| Task to complete |
Return every record below exactly; leave out the images.

| Dataset excerpts |
▼▼▼
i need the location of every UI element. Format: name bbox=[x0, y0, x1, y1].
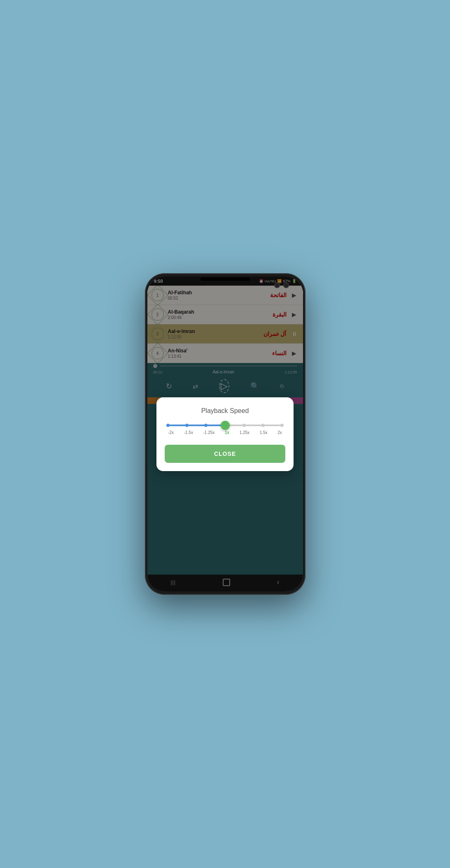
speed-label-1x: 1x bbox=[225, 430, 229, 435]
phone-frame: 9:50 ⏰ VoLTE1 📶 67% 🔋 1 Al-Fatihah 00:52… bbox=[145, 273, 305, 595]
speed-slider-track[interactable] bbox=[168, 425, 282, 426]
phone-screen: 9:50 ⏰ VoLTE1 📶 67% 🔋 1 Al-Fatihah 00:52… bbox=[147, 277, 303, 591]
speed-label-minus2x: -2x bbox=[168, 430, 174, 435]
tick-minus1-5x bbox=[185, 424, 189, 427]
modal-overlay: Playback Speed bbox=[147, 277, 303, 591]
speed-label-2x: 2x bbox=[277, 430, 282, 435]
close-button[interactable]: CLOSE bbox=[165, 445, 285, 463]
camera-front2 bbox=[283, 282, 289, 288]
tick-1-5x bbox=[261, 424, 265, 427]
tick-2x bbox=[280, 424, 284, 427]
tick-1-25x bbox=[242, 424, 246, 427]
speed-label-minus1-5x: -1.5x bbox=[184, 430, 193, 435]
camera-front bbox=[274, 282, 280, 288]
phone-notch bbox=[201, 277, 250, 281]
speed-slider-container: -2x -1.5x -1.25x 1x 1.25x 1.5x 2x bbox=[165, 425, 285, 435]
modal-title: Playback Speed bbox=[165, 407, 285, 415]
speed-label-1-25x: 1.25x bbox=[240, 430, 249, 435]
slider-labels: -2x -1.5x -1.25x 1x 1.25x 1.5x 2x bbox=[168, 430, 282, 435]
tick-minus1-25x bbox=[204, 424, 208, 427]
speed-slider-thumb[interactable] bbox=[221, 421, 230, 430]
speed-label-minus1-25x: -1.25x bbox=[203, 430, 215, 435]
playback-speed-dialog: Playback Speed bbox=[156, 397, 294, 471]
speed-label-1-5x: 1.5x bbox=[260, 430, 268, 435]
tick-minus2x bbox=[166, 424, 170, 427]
▲▲▲
| Finished task |
i need the location of every UI element. Format: name bbox=[x0, y0, x1, y1].
speed-label-1x: 1x bbox=[225, 430, 229, 435]
phone-frame: 9:50 ⏰ VoLTE1 📶 67% 🔋 1 Al-Fatihah 00:52… bbox=[145, 273, 305, 595]
speed-slider-track[interactable] bbox=[168, 425, 282, 426]
phone-screen: 9:50 ⏰ VoLTE1 📶 67% 🔋 1 Al-Fatihah 00:52… bbox=[147, 277, 303, 591]
speed-label-minus2x: -2x bbox=[168, 430, 174, 435]
tick-minus1-5x bbox=[185, 424, 189, 427]
modal-overlay: Playback Speed bbox=[147, 277, 303, 591]
speed-label-2x: 2x bbox=[277, 430, 282, 435]
close-button[interactable]: CLOSE bbox=[165, 445, 285, 463]
camera-front2 bbox=[283, 282, 289, 288]
tick-1-5x bbox=[261, 424, 265, 427]
tick-2x bbox=[280, 424, 284, 427]
tick-1-25x bbox=[242, 424, 246, 427]
speed-label-minus1-5x: -1.5x bbox=[184, 430, 193, 435]
camera-front bbox=[274, 282, 280, 288]
phone-notch bbox=[201, 277, 250, 281]
speed-slider-container: -2x -1.5x -1.25x 1x 1.25x 1.5x 2x bbox=[165, 425, 285, 435]
modal-title: Playback Speed bbox=[165, 407, 285, 415]
speed-label-1-25x: 1.25x bbox=[240, 430, 249, 435]
slider-labels: -2x -1.5x -1.25x 1x 1.25x 1.5x 2x bbox=[168, 430, 282, 435]
tick-minus1-25x bbox=[204, 424, 208, 427]
speed-slider-thumb[interactable] bbox=[221, 421, 230, 430]
speed-label-minus1-25x: -1.25x bbox=[203, 430, 215, 435]
playback-speed-dialog: Playback Speed bbox=[156, 397, 294, 471]
speed-label-1-5x: 1.5x bbox=[260, 430, 268, 435]
tick-minus2x bbox=[166, 424, 170, 427]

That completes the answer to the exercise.